私の座学の成績があまりによろしくないということで、先生が私に特別課題を出してきた。しかもこの課題を基にした試験も行うらしい。この試験でも結果が残せないようなら、休日返上で補習をすると言われた。そんなのは地獄だ、拷問だ。
 泣き出したい気持ちを抑え、とりあえず滝夜叉丸と喜八郎の部屋に逃げ込んだ。私は座学で困ったときは、必ずここにやってくる。そして今日もいつものように私と滝夜叉丸が机を挟んで座り、いつものように喜八郎が私の背中にへばりついている。


「ねえ名前、そんな課題は僕がぜーんぶ解いてあげるから構ってよ」
「喜八郎、私はこの課題を理解しなきゃ意味がないんだよ。説明してくれるなら助かるんだけど」
「んー、どれがわからないの?」
「全部」
「え、なんで?」
「今ので私のやる気が消えた」


 私が筆を置くと、喜八郎は私の首に腕を巻き付けた。私がため息を吐くのと同時に滝夜叉丸もため息を吐いた。喜八郎は私の肩に顎を乗せ、まるで猫のように甘えてくる。またこれもいつもの光景。私が何もかも諦めて喜八郎に身体を預けると、滝夜叉丸が呆れたように再びため息を吐いた。滝夜叉丸、そのうち気疲れで禿げるかもしれないなぁ。


「名前、課題やらなくていいのか」
「全然良くない。けど、喜八郎がいるんじゃ集中できない」
「えー、僕のせいー?」
「いつものことだ、あほ八郎め」
「失礼だなー、滝夜叉丸はー」
「私、三木ヱ門のところに行ってこようかな」
「え、駄目、やだ。名前、行かないで」
「うん、うん、わかったから」
「…名前も大変だな」


 嗚呼、そんな哀れむような目で見ないでくれよ、滝。喜八郎のこのべたべたは今に始まったことじゃないし、今さらだ。
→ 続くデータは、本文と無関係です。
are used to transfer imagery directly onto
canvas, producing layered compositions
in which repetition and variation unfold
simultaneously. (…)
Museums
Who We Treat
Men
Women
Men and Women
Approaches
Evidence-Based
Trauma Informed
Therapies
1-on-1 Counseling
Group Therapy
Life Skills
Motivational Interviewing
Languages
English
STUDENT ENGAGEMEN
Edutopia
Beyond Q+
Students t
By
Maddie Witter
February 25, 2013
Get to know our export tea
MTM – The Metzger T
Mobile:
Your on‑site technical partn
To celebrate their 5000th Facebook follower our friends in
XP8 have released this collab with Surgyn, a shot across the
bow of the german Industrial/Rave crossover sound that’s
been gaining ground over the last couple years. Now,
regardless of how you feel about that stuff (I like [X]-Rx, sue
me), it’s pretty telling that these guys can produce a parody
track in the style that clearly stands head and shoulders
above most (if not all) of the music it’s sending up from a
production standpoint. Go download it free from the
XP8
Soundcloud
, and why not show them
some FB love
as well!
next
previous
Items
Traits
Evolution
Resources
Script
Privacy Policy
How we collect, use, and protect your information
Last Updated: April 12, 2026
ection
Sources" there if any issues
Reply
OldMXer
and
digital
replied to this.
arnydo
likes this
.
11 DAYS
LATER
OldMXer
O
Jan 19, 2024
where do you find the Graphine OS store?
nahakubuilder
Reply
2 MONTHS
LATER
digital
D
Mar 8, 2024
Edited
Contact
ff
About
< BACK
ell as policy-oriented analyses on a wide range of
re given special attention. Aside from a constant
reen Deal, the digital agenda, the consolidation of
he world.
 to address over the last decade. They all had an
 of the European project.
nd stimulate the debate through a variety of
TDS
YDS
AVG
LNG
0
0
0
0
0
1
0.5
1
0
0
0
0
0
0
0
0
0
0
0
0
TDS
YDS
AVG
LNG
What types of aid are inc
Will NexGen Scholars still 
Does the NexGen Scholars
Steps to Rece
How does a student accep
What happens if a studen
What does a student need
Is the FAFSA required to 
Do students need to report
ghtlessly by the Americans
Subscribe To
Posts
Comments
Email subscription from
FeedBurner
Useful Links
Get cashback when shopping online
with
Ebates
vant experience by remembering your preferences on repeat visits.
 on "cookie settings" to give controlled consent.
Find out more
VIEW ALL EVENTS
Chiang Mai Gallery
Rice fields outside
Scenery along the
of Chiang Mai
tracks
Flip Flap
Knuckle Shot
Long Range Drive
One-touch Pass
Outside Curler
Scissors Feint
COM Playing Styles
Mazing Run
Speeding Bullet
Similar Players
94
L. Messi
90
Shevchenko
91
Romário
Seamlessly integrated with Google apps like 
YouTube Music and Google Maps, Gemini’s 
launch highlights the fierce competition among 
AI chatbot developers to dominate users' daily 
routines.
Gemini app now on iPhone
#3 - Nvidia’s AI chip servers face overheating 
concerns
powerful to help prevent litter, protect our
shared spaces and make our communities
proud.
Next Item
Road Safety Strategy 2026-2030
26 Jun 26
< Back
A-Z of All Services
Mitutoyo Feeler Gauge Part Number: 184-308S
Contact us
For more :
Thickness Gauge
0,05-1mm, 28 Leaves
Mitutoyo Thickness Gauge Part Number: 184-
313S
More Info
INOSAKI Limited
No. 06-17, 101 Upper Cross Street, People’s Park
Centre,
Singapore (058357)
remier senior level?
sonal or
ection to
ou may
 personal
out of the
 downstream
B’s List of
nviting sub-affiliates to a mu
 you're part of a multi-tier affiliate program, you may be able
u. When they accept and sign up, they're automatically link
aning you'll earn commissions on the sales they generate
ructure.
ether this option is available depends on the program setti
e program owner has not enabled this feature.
 私は二年生のときに三木ヱ門と滝夜叉丸、三年生のときに喜八郎と知り合った。一年生のときはは組に在籍していて、今よりずっとずっと荒れていた私は、友達を作ることなく二年生になった。一人で鍛練を繰り返していた私は、実習の成績がぐんと上がり、二年生ではろ組に。同じろ組だった三木ヱ門とはそれから仲良くなり、その頃から三木ヱ門と仲が悪かった滝夜叉丸とも知り合った。三年生になって初めて喜八郎の掘った蛸壺に落ち、喜八郎と知り合った。三木ヱ門や滝夜叉丸が自分よりも先に私と知り合っていたことが何故か気に食わなかったらしく、それからは徐々に今の状態になっていった。喜八郎が若干私に依存気味なのも、他のみんなもそれなりに私を特別視しているのもわかっている。彼らのためを思うなら、今すぐそばを離れたほうが良いだろう。わかっていて行動に移さないのは、私も彼らを特別視しているからだ。
 私も、彼らが特別なのだ。

 喜八郎が私の胡坐をかく足の上に乗ってきて、私の両の手を自分の腹の前で結ぶ。だらりと姿勢を崩し、私の胸の辺りにちょうど喜八郎の後頭部が来るような体制になると、喜八郎はこちらをちらりと見上げて、嬉しそうに微笑んだ。まるで小さな子どもみたいだ。喜八郎の体温が心地好くて、小さく欠伸を洩らした。


「名前、眠いの?」
「ううん、平気」
「夜はちゃんと寝ているのだろうな?」
「任務がなければ、ちゃんと寝ているよ」
「それにしては最近酷く疲れているように見えるぞ。何かあったのか」
「滝夜叉丸はともかく、僕にも言えないことなの?」
「おい喜八郎!今聞き捨てならない言葉が、」
「ああもう、滝うるさい」


 いつものように口喧嘩を始めた滝夜叉丸と喜八郎の声を聞きながら、私は笑った。







120327

主人公の過去のことをちょっとだけ。
公式ではわかりませんが、ここでの組は成績によって変動する制度。